[openstack-dev] SSL and devstack
Adam Young
ayoung at redhat.com
Sat Oct 27 01:16:33 UTC 2012
Although SSL in Python is slow, we really should enable it in devstack
from here on out. My understanding is that people with live deployments
front Keystone with some other SSL terminator. We should thus plan on
running the python-keystoneclient code through SSL by default to make
sure all SSL issues are shaken out.
If you run keystone-manage --pki_setup it generates a CA certificate
for you. This is done by default in devstack, in order to get pki
tokens to work. However, there are no SSL certifcates provided. The
config documentation states: "a set of sample certficates is provided
in the examples/ssl directory with the Keystone distribution for
testing." However, it uses a different CA than the one in the
test/signing, so there is no one set of certificates we can provide.

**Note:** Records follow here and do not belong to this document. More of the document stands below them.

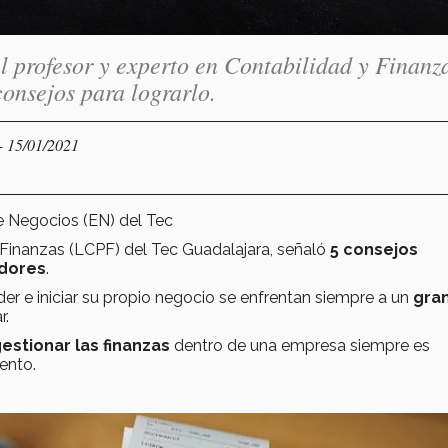
el profesor y experto en Contabilidad y Finanz
onsejos para lograrlo.
- 15/01/2021
de Negocios (EN) del Tec
 Finanzas (LCPF) del Tec Guadalajara, señaló
5 consejos
dores
.
r e iniciar su propio negocio se enfrentan siempre a un
gra
r.
estionar las finanzas
dentro de una empresa siempre es
ento.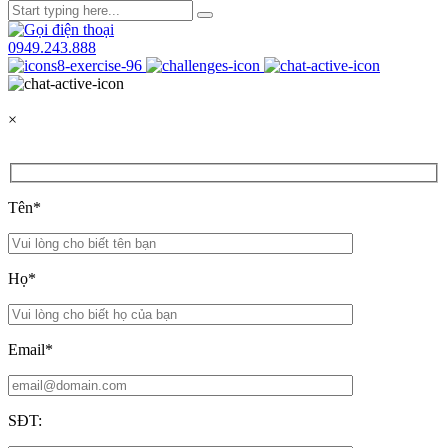
0949.243.888
×
Tên*
Họ*
Email*
SĐT:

I think I would like to add an additional option to the keystone-manage
CLI: --ssl_setup. What I would like to do is gather what the
requirements for this should be. To start:
1. If no CA is in the path indicated by the config file, generate a self
signed one. The assumption is that this code will be common between pki
and ssl setup.
2. Use the CA from the above path to sign the ssl certificate.
I am assuming that most organizations large enough to have Open Stack
have their own Public Key Infrastructure. Thus, the self signed CA and
SSL cert should not be the norm. WHat I am wondering is if there is
anything we should be doing. For those cases. There is no standard for
remotely submitting a Certificate Signing Request (CSR) and getting back
a signed certificate. We can generate a csr based on the hostname of
the machine, and that way we know that the certificate is formatted for
SSL, but is it really better to write a tool to do this (it is goingto
be done once very year or there about) or just point the users at decent
documentation about how to do it themselves?